February 5, 2013
Healthy Eating on a Budget
Do you find yourself saying “It’s too expensive to eat healthy?” Grocery items can add up quickly while trying to plan healthy meals for your family, but with these tips from the United States Department of Agriculture (USDA), you can save money and eat healthy at the same time!
- Plan: Before you head to the grocery store, plan your meals for the week. Include meals like stews, casseroles, or stir-fries, which “stretch” expensive items into more portions. Stick to your grocery list and don’t go grocery shopping when you’re hungry.
- Get the best price: Check the local newspaper, online, and at the store for sales and coupons. Ask about a loyalty card for extra savings at stores where you shop.

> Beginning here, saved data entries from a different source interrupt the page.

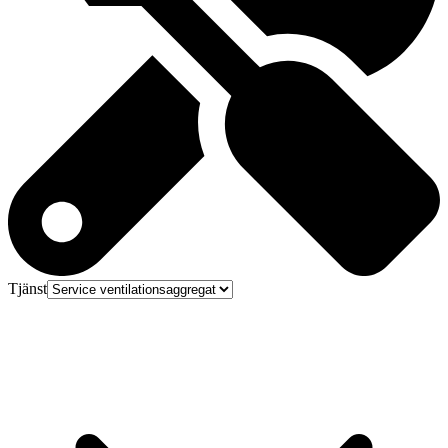
Tjänst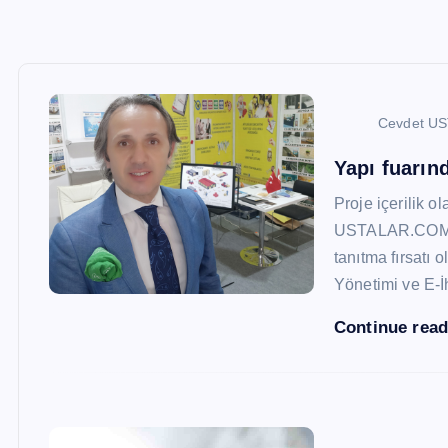
Cevdet U
Yapı fuarı
Proje içerilik o
USTALAR.COM, 47
tanıtma fırsatı 
Yönetimi ve E-İ
Continue rea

Opt for store brands when possible – you will get the same or similar product for a cheaper price.
- Compare and contrast: Locate the “Unit Price” on the shelf directly below the product. Use it to compare different brands and different sizes of the same brand to determine which is more economical.

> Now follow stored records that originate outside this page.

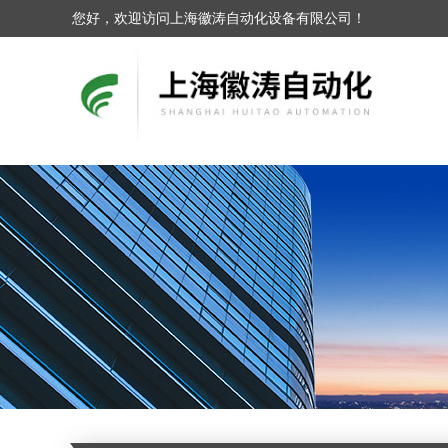
您好，欢迎访问上海徽涛自动化设备有限公司！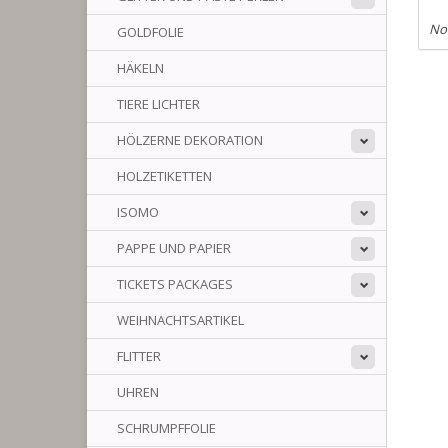
No
GOLDFOLIE
HÄKELN
TIERE LICHTER
HÖLZERNE DEKORATION
HOLZETIKETTEN
ISOMO
PAPPE UND PAPIER
TICKETS PACKAGES
WEIHNACHTSARTIKEL
FLITTER
UHREN
SCHRUMPFFOLIE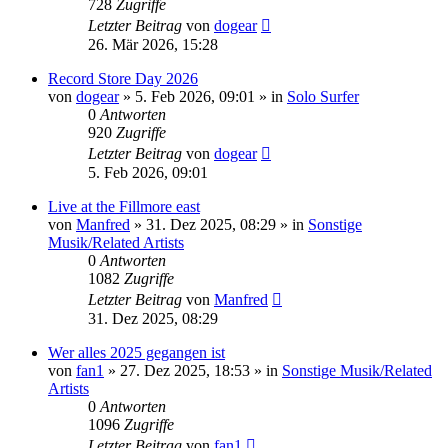
728
Zugriffe
Letzter Beitrag
von
dogear
26. Mär 2026, 15:28
Record Store Day 2026
von
dogear
» 5. Feb 2026, 09:01 » in
Solo Surfer
0
Antworten
920
Zugriffe
Letzter Beitrag
von
dogear
5. Feb 2026, 09:01
Live at the Fillmore east
von
Manfred
» 31. Dez 2025, 08:29 » in
Sonstige
Musik/Related Artists
0
Antworten
1082
Zugriffe
Letzter Beitrag
von
Manfred
31. Dez 2025, 08:29
Wer alles 2025 gegangen ist
von
fan1
» 27. Dez 2025, 18:53 » in
Sonstige Musik/Related
Artists
0
Antworten
1096
Zugriffe
Letzter Beitrag
von
fan1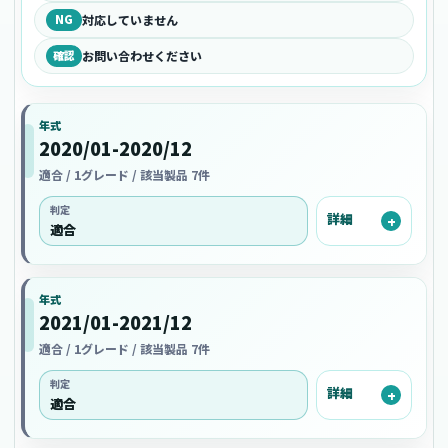
NG
対応していません
確認
お問い合わせください
年式
2020/01-2020/12
適合 / 1グレード / 該当製品 7件
判定
詳細
適合
年式
2021/01-2021/12
適合 / 1グレード / 該当製品 7件
判定
詳細
適合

- Buy in bulk: It is almost always cheaper to buy foods in bulk. Smart choices are family packs of chicken, steak, or fish, and larger bags of potatoes and frozen vegetables.
- Buy in season: Buying fruits and vegetables in season can lower the cost and add to the freshness.
- Go back to the basics: Convenience foods like frozen dinners, pre-cut vegetables, and instant rice, or oatmeal will cost you more than if you were to make them from scratch. Take the time to prepare your own – and save!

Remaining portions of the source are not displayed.